Map each tool to applicable law. Use the comparison table as a starting framework. For any tool that touches clinical decision-making, confirm whether it meets the FDA's SaMD definition and has obtained FDA clearance.
Review Business Associate Agreements. Ensure BAAs with AI vendors explicitly address the vendor's obligations under HIPAA and the NY SHIELD Act.
Update HIPAA risk assessments. HHS OCR's 2024 guidance clarifies that AI systems processing PHI must be included in the Security Rule risk analysis (45 CFR § 164.308(a)(1)).
For NYC employers: Confirm you have conducted an independent bias audit of any AEDT used in hiring or promotion, as required by NYC Local Law 144. Audits must be independent and the results published.
Monitor the Legislative Pipeline
Subscribe to updates from the NY Assembly Science and Technology Committee to track A3265 and A3356. The NY Legislature's public bill tracking system at nysenate.gov allows email alerts for specific bills.
Key Contacts and Agencies
NY Attorney General, Health Care Bureau: Enforces the SHIELD Act. Contact through ag.ny.gov.
NY Department of Health: Oversees clinical AI issues under the Public Health Law. Contact through health.ny.gov.

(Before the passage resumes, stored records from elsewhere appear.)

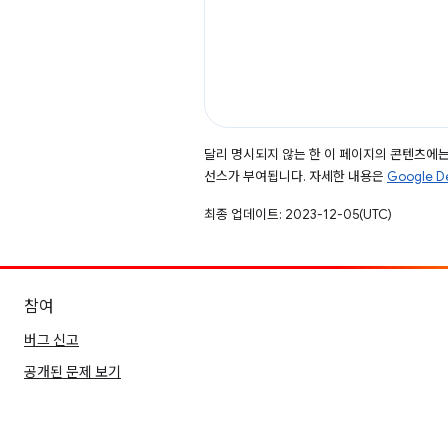
달리 명시되지 않는 한 이 페이지의 콘텐츠에
선스가 부여됩니다. 자세한 내용은
Google 
최종 업데이트: 2023-12-05(UTC)
참여
버그 신고
공개된 문제 보기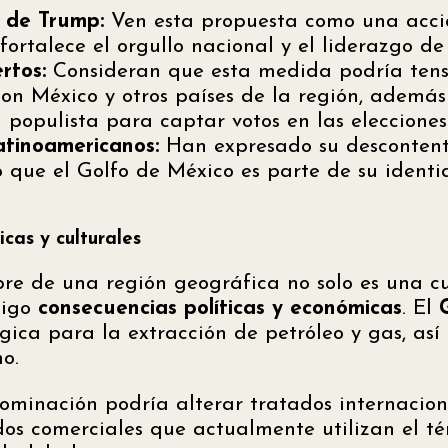
 de Trump:
Ven esta propuesta como una acció
fortalece el orgullo nacional y el liderazgo de
rtos:
Consideran que esta medida podría tensa
on México y otros países de la región, además
 populista para captar votos en las elecciones
atinoamericanos:
Han expresado su descontento
que el Golfo de México es parte de su identid
icas y culturales
e de una región geográfica no solo es una cu
sigo
consecuencias políticas y económicas
. El
gica para la extracción de petróleo y gas, así
o.
ominación podría alterar tratados internacio
rdos comerciales que actualmente utilizan el t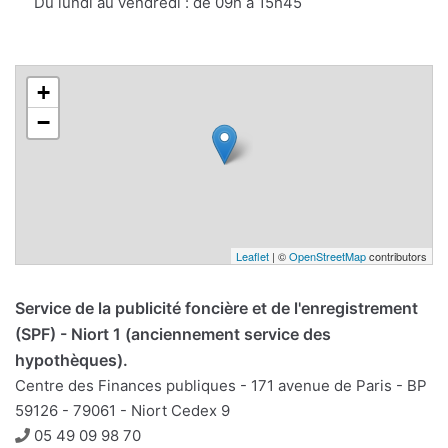
Du lundi au vendredi : de 09h à 15h45
+
−
Leaflet
| ©
OpenStreetMap
contributors
Service de la publicité foncière et de l'enregistrement
(SPF) - Niort 1 (anciennement service des
hypothèques).
Centre des Finances publiques - 171 avenue de Paris - BP
59126 - 79061 - Niort Cedex 9
Téléphone
05 49 09 98 70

NY Office of the Professions / OPMC: Governs physician liability for AI-assisted clinical decisions under NY Education Law § 6530. Contact OPMC directly for current interpretive positions.
NYC Commission on Human Rights: Enforces NYC Local Law 144 bias audit requirements. Guidance is available at nyc.gov/cchr.
NY Department of Financial Services: Regulates health insurers. Contact through dfs.ny.gov to verify if any Circular Letter on AI in insurance has been issued.
Federal touchpoints: HHS OCR (HIPAA and AI guidance), FDA (SaMD clearance), FTC (AI marketing claims).
A Note on Legal Counsel
As of early 2026, OPMC has not issued formal guidance on physician liability for AI-assisted clinical decisions. The regulatory gap between existing professional liability standards and the capabilities of current AI tools is unresolved. Before deploying any AI tool in clinical decision support, engage NY-licensed health law counsel to assess your specific liability exposure.